My sister left the marriage after a few years because her first husband was abusive. Just so as to have nothing to do with him, anymore, she surrendered custody of her son to her husband, and my parents, by and large raised him. I don’t know if my sister contributed anything to her son’s upkeep, while he was growing up. I do know he never saw her, again, until he was an adult, and then, only once. After that, he pledged me to keep silent about him to my sister. I agreed because it was the only way, after my parents’ deaths I could stay in touch with what was going on with him. I still am in touch, to this day.

My brother is also estranged from his son. I don’t think he’s even seen the grandson. Facebook is largely the way I stay in touch with that nephew.

Me? I’m mad at nobody. I’ll talk to all the relatives, even the annoying right-wings cousins. I don’t have to agree with my relatives to talk to them. They’re family. However, family doesn’t seem to be an idea that matters, in the rest of the family.

It’s not just a one-side situation, either. My mother died not having talked to her brother for twenty-five years over a piece of furniture left him by their aunt. I think it was more involved, financially, than that, however. I learned, recently, that the aunt in question left the bulk of her sizeable estate to my uncle. Of course, he was the only surviving sibling who helped her during her dotage years. I don’t think my mother had even phoned her aunt for at least 30 years before her death. Why she expected to be remembered more than she was, is a mystery to me.

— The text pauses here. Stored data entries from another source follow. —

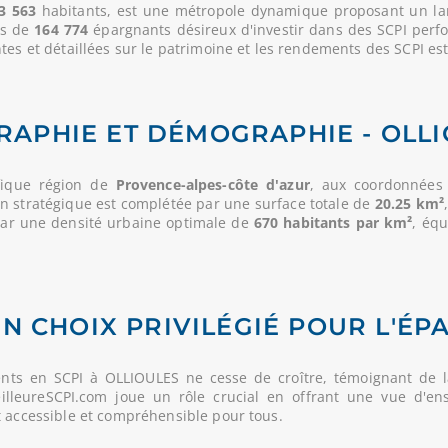
3 563
habitants, est une métropole dynamique proposant un larg
us de
164 774
épargnants désireux d'investir dans des SCPI perf
es et détaillées sur le patrimoine et les rendements des SCPI est 
APHIE ET DÉMOGRAPHIE - OLL
fique région de
Provence-alpes-côte d'azur
, aux coordonnées 
ion stratégique est complétée par une surface totale de
20.25 km²
 par une densité urbaine optimale de
670 habitants par km²
, équ
UN CHOIX PRIVILÉGIÉ POUR L'ÉP
nts en SCPI à OLLIOULES ne cesse de croître, témoignant de 
MeilleureSCPI.com joue un rôle crucial en offrant une vue d'en
t accessible et compréhensible pour tous.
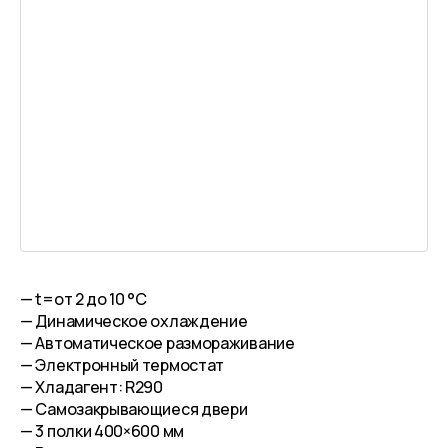
— t=от 2 до 10 °С
— Динамическое охлаждение
— Автоматическое размораживание
— Электронный термостат
— Хладагент: R290
— Самозакрывающиеся двери
— 3 полки 400×600 мм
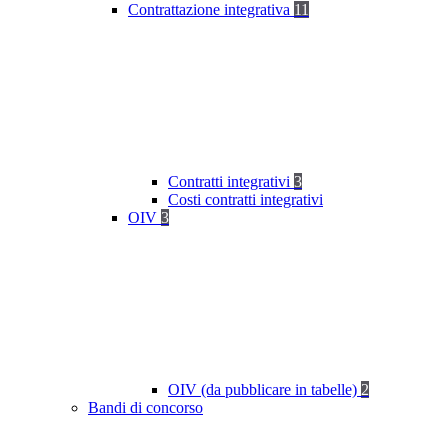
Contrattazione integrativa
11
Contratti integrativi
3
Costi contratti integrativi
OIV
3
OIV (da pubblicare in tabelle)
2
Bandi di concorso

I’m going to title this A Regurgitation Entry. It’s just words thrown up out of my mind to honor a private, personal, pledge to write at least one hour every day for as long as I can keep it up. It’s not a New Year’s resolution, I have trouble keeping those; this is just a pledge. (That last sentence will make no sense to anyone but me.) Tomorrow, I’ll try not to tempt my natural sloth and begin my writing earlier, before all the distractions set fully in.

My weekly session with my psych went well, although I was as random and purposeless as I am being here. These sessions, Eric’s visits, plus my visits to the Center keep me partially balanced. Add to that, my Facebook activity, and I remain practically sane.

The yearly health department visits are imminent, so the staff, here, is tense-walking on eggs. Once it’s over, the tension, at least that part of it that’s due to the threat of the visit, will dissipate. Of course, that’s only if we pass the inspection, but we always have.

As regards today’s header about being the one and only me- Every now and then I do wish I were someone else. Those nows and thens, I’m usually bored to tears with myself.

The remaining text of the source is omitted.